Determined to succeed: Some people just won’t quit

Heather Summerhayes Cariou,
Tags: talent management

Have you ever felt like giving up?

Perhaps you have a dream you’ve worked long and hard to achieve, but it still seems out of reach. Maybe you’re going through a difficult time looking for a job, or you’re working but just getting by, and burdened with debt. Perhaps you’re in the middle of a divorce, suffering the loss of a loved one, or facing an illness. You hate your boss; you failed your mid-terms. 

Whatever adversities we face, there are days – perhaps weeks and months – when we want to pull the covers over our heads and stop trying. Some of us give up altogether, yet others manage to persevere. What’s the difference between those who quit, and those who just won’t?

Determined to succeed
My friend Jorge Perez, a screenwriter and personal trainer in his 30’s, has worked 12 hour days, ssix days a week for the last three years, putting every extra waking hour and every penny he’s earned – close to $100,000 – into Bodies of Work, an independent TV pilot he wrote, cast, directed and shot. He’s determined to be a success, but when he gets discouraged, he thinks of what he learned from the book Racing in the Rain by Garth Stein. “Your car goes where your eyes go. In other words, wherever you focus your attention is where you’re headed, with related consequences. It takes the same energy to focus on positive outcomes as negative ones, with better results.”

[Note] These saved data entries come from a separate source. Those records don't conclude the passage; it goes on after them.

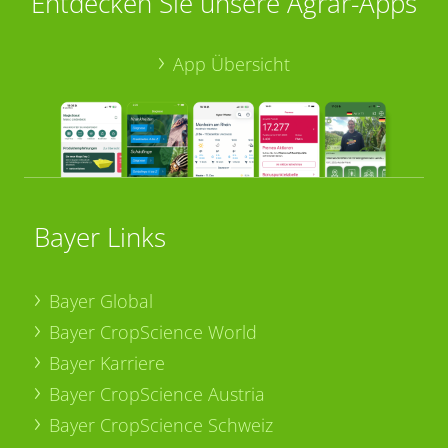
Entdecken Sie unsere Agrar-Apps
App Übersicht
Bayer Links
Bayer Global
Bayer CropScience World
Bayer Karriere
Bayer CropScience Austria
Bayer CropScience Schweiz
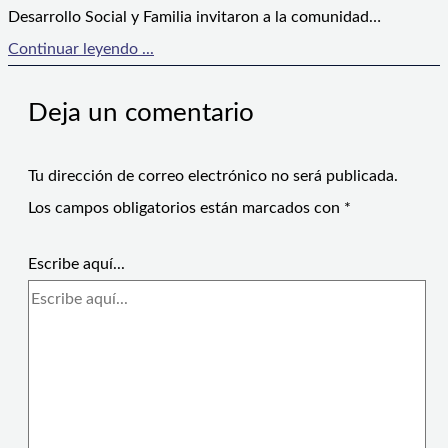
Desarrollo Social y Familia invitaron a la comunidad…
Continuar leyendo ...
Deja un comentario
Tu dirección de correo electrónico no será publicada.
Los campos obligatorios están marcados con
*
Escribe aquí...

Recently I met 22-year-old Lily Eagle Dormand Colby. She was born to mentally ill, drug-addicted parents and spent years being shuffled around foster care. At the age of 16, Lily sought legal independence and became a de facto parent to her 13-year-old autistic brother. She put herself through Yale on full scholarship, is currently interning in the office of United States House Speaker Nancy Pelosi, and is working with two U.S. Senators on foster care reform. In January, Lily will enter law school at Berkeley. When asked how she keeps going she says, “I learned never to take no for an answer. You have to speak your mind, even if your voice shakes.” She also learned to reach out for support wherever she could find it – in her case, from teachers.

“I’m not giving up”
For lessons on resilience, I never had to look any further than my own late sister, whose dying words were, “I’m not giving up.” Pam battled Cystic Fibrosis, lived independently, graduated college with an honours diploma in Early Childhood Education, and ran her own daycare before her illness took its final toll. Pam taught me that even when you are at your most powerless and feeling like you can’t go on, you still have the power to choose between faith or fear, despair or hope, forgiveness or revenge. She espoused the words of Viktor Frankl: “When you can’t change your circumstances, you are challenged to change yourself.”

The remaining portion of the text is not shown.